As we have blogged about several times in the past, homebuilders are frequently in the gunsights of CRA in hopes of capturing potentially unremitted GST/HST on sales made the course of their commercial activity.

A less-explored issue is how CRA sometimes casts too wide a net, and mistakenly assesses unlucky individuals who are not builders, but whose facts may suggest otherwise. The recent case in Wang v. The Queen, 2021 TCC 86 (CanLII) deals with this issue and serves as a cautionary tale for individuals in the unfortunate position of staring down a CRA assessment on the unplanned sale of their new home.

Background

In November 2007, Wang signed agreement for purchase of a townhouse under construction in Markham, Ontario for $413,080.

Wang moved in in May 2011 — after construction was substantially complete.

While this was happening, in 2010, Wang started a relationship with a US citizen. By 2012, they were engaged and had made plans for Wang to move to the US to get married and live permanently. Wang they decided to sell her townhouse, which was sold on June 29, 2012 for $478,000. No GST/HST was collected or remitted on the sale.

After selling, she lived briefly with a relative in Toronto and then moved to the US in December 2012, where she was married and has lived ever since.

After assessing Wang under the Income Tax Act (“ITA”) for undeclared capital gains on the sale of the townhouse, CRA then assessed for the unremitted the GST/HST on the sale.

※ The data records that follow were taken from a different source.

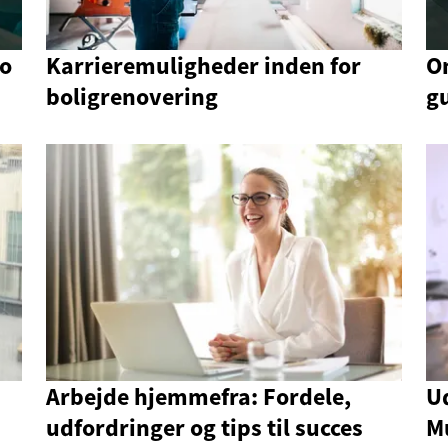
po
Karrieremuligheder inden for
On
boligrenovering
gu
Arbejde hjemmefra: Fordele,
Ud
udfordringer og tips til succes
M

Wang objected to the GST/HST assessment and — when it was denied —appealed to the Tax Court of Canada (“TCC”).

TCC Appeal

On appeal, Wang argued that she was not a “builder” within the meaning of the term as defined under subsection 123(1) of the Excise Tax Act (“ETA”). Under the ETA, builders are subject to what are known colloquially as the ‘Self Supply Rules’ (see ETA subsection 191, among others), which requires them to self-assess and remit GST/HST on the fair market value (“FMV”) of newly completed/substantially renovated “residential complexes” when they are first sold.

However, among other things, the definition of builder contains an exception for an “individual” who carries “otherwise than in the course of a business or an adventure or concern in the nature of trade”.

In other words, individuals who build and subsequently occupy their own home otherwise than in the course of a business do not have to collect and remit GST/HST on their home’s FMV.

To determine whether Wang was operating “in the course of a business or an adventure or concern in the nature of trade” the TCC applied the seminal test from Happy Valley Farms Ltd v MNR, [1986] 2 C.T.C. 259. The test evaluates taxpayer’s “whole course of conduct” to gauge whether sale of the property is commercial or non-commercial by weighing many different factors, including the nature of the property sold, the length of ownership, the circumstances of the sale, and the “motive” of the taxpayer, among others.

In the end, the TCC found that Wang was not a builder, and vacated the assessments. According to the TCC, the fact that she held title to the property for five years, moved in, took a mortgage, became engaged and left Canada permanently to live with her husband was a “compelling” set of events.

Takeaways

The Wang case confirms the real danger in ‘builder’ cases that the CRA is willing to fight tooth and nail all the way to court even against taxpayers with ‘compelling’ sets of facts.

One notes that Wang was very lucky that she was able to tell a ‘compelling’ story to the court. Taxpayers in the unfortunate situation of staring down a CRA assessment on the sale of their new home should seek professional legal advice as their own situations are likely not as ‘clean-cut’ as was the case in Wang!